Habertürk yazarı Serdar Turgut demiş ki:
"Ladin gibi devletin düşmanı ilan edilmiş ve Amerika topraklarında binlerce kişinin ölümüne yol açtığı için savaş ilan edilmiş bir insana yönelik operasyon için bile yasalara uygunluk gözetilirken Türkiye gibi devletler hukukuna uygun ilişkilerin bulunduğu, liderinin defalarca Beyaz Saray'da dostça ağırlandığı veyıllardır müttefik olarak görülen bir ülkeye yönelik bir operasyonun bu hukuk sisteminde Amerika tarafından resmen yaptırılmış olması imkânsızdır."
ABD'nin Cumhurbaşkanı'nı öldürmeye çalıştığı iddialarını da saçma buluyor Turgut ve bakın hangi gerekçeye dayandırıyor:
"Çünkü Amerikan başkanlarının yabancı ülkelerde suikastlar emretmeleri yasalara aykırıdır ve bir suçtur."
Yanlış anlamayın, aklımızla alay etmiyor; zerre miskal aklımızın olmadığına inanıyor.
Bize parmağını sallamayı da ihmal etmiyor: Sanırsınız ki, John Kirby'nin açıklamalarından pasaj aktarıyor:
"Şu anda Amerika'ya yönelik suçlamalar çıkarmak yakın gelecekte çok da ihtiyacımız olacak güçlü bir müttefiğe karşı düzen bozucu duygular yaratılmasına, o gereken rasyonel temelli ilişkiyi imkânsız kılacak durumlara yol açabilir."
Etyen Mahçupyan ise bizi "kanıt temelli" düşünmeye davet ediyor:
"Gülenci darbede ABD rolüne ilişkin epeyce geniş bir fikir birliği var. Öne sürülen argümanlar, daha önceki darbelerin ABD onayıyla yapılması, Gülen?in ABD'de ikamet etmesi ve Gülencilerin elde ettiği kozmik sırların yabancı ülkeler için değeri… Ne var ki bunların hiçbiri yaşadığımız darbenin arkasında ABD olduğuna dair bir nedensellik gücüne sahip değil. ABD bu darbeyi önceden bilmiş, hattadesteklemiş de olabilir… Ama ileri sürülen "nedenler? bu sonuca varmak için ne yeterli, ne de gerekli. Somut delile ise şu ana kadar sahip değiliz."

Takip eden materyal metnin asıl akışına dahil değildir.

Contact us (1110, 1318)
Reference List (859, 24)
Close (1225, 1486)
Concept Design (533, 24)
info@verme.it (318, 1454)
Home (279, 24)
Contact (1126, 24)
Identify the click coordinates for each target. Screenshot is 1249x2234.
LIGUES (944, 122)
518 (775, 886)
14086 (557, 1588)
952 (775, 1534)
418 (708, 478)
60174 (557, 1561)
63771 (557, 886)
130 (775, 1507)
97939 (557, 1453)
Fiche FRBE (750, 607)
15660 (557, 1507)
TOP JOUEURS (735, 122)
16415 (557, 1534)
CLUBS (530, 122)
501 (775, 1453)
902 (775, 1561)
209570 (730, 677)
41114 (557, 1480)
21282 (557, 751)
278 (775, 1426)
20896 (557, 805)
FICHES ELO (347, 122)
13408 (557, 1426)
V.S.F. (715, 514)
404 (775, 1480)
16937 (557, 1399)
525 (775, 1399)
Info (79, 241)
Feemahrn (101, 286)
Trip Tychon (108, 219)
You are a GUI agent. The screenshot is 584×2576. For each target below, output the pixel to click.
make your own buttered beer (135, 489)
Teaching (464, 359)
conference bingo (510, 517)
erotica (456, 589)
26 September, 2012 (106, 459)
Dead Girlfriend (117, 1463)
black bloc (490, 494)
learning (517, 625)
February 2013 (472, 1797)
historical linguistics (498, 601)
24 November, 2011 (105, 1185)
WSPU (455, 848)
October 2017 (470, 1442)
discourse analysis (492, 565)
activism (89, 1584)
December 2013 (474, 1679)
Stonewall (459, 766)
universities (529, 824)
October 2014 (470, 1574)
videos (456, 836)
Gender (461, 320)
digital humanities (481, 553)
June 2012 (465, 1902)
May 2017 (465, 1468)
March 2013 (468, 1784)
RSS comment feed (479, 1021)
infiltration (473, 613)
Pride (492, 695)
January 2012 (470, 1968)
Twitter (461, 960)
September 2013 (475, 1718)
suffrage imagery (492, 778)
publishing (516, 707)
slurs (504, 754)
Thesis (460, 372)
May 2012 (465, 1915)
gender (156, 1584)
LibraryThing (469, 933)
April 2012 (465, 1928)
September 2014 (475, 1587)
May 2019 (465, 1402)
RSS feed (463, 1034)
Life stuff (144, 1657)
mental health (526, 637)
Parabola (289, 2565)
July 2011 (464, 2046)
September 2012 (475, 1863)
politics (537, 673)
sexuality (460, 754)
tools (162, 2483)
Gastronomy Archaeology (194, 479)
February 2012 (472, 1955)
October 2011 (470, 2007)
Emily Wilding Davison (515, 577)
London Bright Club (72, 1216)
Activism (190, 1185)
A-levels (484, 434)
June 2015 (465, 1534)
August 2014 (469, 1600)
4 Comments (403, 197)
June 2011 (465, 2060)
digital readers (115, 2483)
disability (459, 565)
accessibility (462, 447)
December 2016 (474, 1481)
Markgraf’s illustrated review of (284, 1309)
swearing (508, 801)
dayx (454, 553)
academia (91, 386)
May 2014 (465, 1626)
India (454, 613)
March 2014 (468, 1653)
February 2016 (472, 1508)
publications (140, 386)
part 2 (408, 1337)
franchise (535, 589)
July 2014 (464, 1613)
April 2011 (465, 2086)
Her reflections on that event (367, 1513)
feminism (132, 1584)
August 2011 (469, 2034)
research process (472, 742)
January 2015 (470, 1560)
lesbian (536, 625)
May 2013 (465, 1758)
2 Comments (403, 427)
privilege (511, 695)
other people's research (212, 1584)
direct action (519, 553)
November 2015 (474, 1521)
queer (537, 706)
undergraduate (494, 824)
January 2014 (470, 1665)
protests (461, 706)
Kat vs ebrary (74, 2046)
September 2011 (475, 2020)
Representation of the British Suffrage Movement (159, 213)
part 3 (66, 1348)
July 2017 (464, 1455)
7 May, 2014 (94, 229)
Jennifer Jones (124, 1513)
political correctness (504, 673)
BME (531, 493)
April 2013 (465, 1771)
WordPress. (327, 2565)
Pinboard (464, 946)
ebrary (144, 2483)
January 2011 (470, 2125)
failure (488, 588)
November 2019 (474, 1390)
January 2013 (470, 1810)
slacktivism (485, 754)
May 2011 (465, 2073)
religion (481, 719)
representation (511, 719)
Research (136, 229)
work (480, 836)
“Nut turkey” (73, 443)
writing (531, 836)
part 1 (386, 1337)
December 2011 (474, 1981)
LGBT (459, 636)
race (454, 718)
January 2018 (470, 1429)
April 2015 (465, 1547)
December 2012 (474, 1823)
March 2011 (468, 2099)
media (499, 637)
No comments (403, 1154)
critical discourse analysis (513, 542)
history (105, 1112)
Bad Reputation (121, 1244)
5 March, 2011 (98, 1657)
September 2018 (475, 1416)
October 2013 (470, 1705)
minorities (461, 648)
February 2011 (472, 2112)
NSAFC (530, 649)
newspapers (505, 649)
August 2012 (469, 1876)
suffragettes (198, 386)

İleri sürülen nedenler yeterli olmaması bir yana "gerekli" de değilmiş.
Mahçupyan yazısının sonunda "maval uydurmayın" diyerek fırçasını da kayıyor:
Ama yine de meraklıları ille de darbeyi ABD yaptı diye inat edebilirler. CIA mavalları uydurup ille de işin arkasına ABD'yi koymak, Gülencileri hafife almak isteyebilirler. Ancak ilave bir varsayıma muhtaçlar: "ABD aptaldır"… Eğer aptalsa ABD gerçekten de darbeyi desteklemiş olabilir. Ne yazık ki bu yönde de elimizde delil yok henüz…"
Taha Akyol ise "Batı'dan Kopmak" başlıklı yazısında Amerika ve Avrupa'nın darbe karşısında takındığı tutumla "ayıp" ettiğini söylüyor. Bu tutuma ilişkin bir kaç örnek verip "temkinli" eleştiriler de yapıyor.
Sonra o can alıcı soruyu soruyor:
"Avrupa ve Amerika'nın bu tavrı karşısında Türkiye geleceğini artık Batı'da değil İslam dünyasında, Türk dünyasında ya da Rusya ile Avrasya coğrafyasında mı aramalı?"
Cevap net, keskin; adeta bir emir: "Hayır.".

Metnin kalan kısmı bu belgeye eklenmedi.